One of France’s most prized national treasures, the Bayeux Tapestry, is officially heading to England for exhibition. The loan will mark the first time the fragile 11th century work has left France in nearly 1000 years, according to The Washington Post.

French president Emmanuel Macron announced news of the loan in mid-January, viewed by some as a gesture to smooth post-Brexit relations with Britain, ABC reports. The tapestry depicts the Norman Conquest of England in 1066, a historically important event replete with guts and glory.

Stretching for 210 feet, the Bayeux Tapestry’s nine embroidered panels tell the tale of Harold, Earl of Wessex, who swore an oath to support the right of William, Duke of Normandy, to the English throne once King Edward (a.k.a. Edward the Confessor) died without an heir. But after Edward's funeral at Westminster Abbey, Harold breaks his oath to William so he could be crowned king instead. Believing he was the rightful ruler, William—today remembered as William the Conqueror—decides to wage war and ultimately defeats Harold at the Battle of Hastings.

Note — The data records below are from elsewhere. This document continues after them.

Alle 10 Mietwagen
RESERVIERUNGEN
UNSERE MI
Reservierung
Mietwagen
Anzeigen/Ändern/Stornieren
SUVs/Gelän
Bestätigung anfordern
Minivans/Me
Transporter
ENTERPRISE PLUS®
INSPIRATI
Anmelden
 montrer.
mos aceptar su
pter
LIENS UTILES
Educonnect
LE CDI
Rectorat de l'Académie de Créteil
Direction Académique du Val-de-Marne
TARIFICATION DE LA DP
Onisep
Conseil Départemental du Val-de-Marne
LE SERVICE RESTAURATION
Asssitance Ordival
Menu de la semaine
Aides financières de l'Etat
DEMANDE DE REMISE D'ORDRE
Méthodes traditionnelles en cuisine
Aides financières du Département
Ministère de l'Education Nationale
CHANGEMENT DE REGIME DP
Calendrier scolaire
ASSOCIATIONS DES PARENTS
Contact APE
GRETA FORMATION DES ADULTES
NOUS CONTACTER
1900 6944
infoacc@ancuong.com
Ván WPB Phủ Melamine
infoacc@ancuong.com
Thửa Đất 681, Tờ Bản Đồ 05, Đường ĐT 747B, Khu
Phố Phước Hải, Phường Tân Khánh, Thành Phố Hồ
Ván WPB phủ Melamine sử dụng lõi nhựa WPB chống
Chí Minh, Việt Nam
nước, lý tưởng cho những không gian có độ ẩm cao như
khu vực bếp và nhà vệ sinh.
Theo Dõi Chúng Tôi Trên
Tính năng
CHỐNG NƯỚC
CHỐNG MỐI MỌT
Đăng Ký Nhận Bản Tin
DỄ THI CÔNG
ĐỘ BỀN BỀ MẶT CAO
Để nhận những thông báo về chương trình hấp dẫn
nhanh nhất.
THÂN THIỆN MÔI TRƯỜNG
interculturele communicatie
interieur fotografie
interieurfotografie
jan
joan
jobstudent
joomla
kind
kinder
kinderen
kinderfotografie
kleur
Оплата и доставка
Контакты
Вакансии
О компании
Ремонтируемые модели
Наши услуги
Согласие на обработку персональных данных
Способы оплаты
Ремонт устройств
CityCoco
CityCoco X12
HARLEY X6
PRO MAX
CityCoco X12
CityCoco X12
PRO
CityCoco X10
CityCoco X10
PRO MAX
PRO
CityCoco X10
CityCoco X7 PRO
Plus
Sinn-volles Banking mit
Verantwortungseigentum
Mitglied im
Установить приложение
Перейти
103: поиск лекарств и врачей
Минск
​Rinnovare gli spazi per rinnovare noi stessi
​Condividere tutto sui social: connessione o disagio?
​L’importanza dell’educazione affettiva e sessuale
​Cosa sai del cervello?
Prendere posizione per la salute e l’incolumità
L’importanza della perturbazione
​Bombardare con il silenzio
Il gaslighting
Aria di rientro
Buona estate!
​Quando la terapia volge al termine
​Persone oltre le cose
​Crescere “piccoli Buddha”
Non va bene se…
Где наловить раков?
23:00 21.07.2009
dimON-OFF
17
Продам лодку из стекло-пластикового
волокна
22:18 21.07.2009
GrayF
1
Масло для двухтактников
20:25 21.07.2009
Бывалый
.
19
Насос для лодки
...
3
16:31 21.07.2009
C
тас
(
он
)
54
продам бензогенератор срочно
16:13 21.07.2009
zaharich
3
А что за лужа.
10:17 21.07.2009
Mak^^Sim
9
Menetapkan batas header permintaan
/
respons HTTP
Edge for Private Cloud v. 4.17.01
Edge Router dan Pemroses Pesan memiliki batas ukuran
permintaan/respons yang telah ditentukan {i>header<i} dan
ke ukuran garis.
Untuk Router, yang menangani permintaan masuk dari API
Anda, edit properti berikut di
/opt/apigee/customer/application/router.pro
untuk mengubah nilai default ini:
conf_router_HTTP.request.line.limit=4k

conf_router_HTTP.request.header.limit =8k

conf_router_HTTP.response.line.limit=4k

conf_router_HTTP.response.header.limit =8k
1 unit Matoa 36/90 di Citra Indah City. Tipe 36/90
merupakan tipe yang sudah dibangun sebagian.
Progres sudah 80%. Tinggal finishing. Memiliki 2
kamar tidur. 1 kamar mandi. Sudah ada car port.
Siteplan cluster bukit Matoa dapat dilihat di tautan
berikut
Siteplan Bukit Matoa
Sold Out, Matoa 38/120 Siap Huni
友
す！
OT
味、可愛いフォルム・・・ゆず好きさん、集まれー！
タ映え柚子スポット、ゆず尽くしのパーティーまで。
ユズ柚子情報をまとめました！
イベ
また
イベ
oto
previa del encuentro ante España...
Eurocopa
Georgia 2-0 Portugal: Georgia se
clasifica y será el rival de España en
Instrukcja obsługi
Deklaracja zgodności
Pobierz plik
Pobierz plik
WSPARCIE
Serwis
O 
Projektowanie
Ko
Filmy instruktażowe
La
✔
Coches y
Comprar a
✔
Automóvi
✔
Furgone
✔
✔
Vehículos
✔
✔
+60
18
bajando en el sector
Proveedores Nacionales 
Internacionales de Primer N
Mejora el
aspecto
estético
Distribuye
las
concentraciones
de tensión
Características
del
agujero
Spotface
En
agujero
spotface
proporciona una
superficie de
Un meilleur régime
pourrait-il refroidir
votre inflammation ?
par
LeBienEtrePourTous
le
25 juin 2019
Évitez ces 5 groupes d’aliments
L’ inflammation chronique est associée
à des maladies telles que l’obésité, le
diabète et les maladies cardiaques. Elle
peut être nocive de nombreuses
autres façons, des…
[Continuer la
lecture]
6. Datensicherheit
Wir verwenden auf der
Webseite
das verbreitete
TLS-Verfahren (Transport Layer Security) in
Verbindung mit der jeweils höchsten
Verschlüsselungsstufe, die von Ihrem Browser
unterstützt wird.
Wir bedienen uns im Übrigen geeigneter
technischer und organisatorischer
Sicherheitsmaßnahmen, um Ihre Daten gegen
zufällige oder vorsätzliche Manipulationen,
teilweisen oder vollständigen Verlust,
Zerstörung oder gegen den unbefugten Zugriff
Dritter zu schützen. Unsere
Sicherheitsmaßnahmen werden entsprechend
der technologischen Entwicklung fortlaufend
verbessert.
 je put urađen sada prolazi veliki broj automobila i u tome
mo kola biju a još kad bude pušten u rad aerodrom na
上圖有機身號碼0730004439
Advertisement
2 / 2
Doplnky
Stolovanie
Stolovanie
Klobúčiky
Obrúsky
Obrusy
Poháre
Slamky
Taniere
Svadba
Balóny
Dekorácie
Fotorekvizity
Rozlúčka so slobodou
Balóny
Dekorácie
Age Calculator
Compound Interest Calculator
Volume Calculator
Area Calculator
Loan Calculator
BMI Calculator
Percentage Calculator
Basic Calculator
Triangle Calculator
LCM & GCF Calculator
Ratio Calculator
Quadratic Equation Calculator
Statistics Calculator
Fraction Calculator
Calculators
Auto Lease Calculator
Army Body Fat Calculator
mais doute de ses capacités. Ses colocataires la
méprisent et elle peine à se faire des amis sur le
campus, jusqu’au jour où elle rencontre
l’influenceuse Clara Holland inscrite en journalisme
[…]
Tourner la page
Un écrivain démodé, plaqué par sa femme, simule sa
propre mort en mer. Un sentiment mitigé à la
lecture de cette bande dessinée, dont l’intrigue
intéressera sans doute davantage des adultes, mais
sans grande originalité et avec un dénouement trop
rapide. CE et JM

The historical narrative has endured for centuries, but the tapestry's provenance has been lost to time. Experts think that the artwork may have been created in England, shortly after the Battle of Hastings, although it’s unclear who designed and embroidered the scenes. Its original owner, Bishop Odo of Bayeux, the half-brother of William the Conqueror, may have commissioned the Bayeux Tapestry. He became Earl of Kent after the Battle of Hastings, and this new title would have afforded him access to skilled artisans, The Guardian explains.

The Bayeux Tapestry is currently on display in the town of Bayeux in Normandy. It likely won’t leave France until 2020, after conservators ensure that it’s safe to move the artwork. According to The Telegraph, the tapestry might be be displayed at the British Museum in 2022.